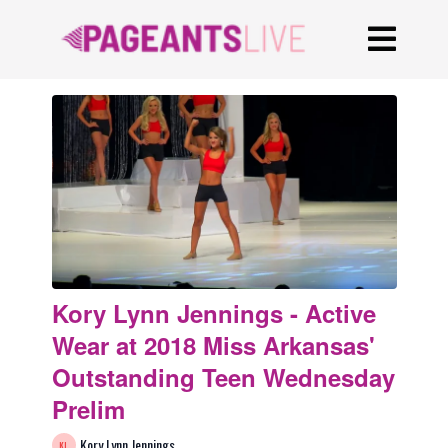
Kory Lynn Jennings - Active
Wear at 2018 Miss Arkansas'
Outstanding Teen Wednesday
Prelim
Kory Lynn Jennings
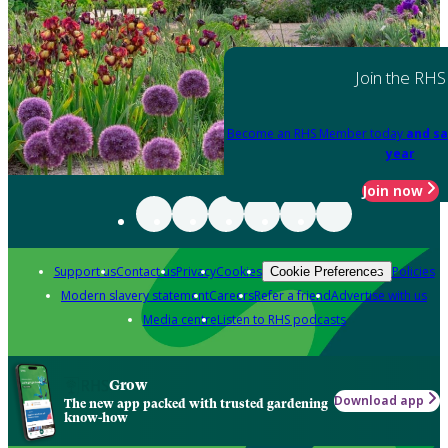
Join the RHS
Become an RHS Member today
and sa
year
Join now
Support us
Contact us
Privacy
Cookies
Policies
Cookie Preferences
Modern slavery statement
Careers
Refer a friend
Advertise with us
Media centre
Listen to RHS podcasts
Grow
Download app
The new app packed with trusted gardening
know-how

####################

• _WORK TO COMPLETE_
Transcribe the listing exactly. Its images are to be omitted.

• _SOLUTION TO THIS TASK_
Kory Lynn Jennings - Active
Wear at 2018 Miss Arkansas'
Outstanding Teen Wednesday
Prelim
Kory Lynn Jennings
Join the RHS
Become an RHS Member today
and sa
year
Join now
Support us
Contact us
Privacy
Cookies
Policies
Cookie Preferences
Modern slavery statement
Careers
Refer a friend
Advertise with us
Media centre
Listen to RHS podcasts
Grow
Download app
The new app packed with trusted gardening
know-how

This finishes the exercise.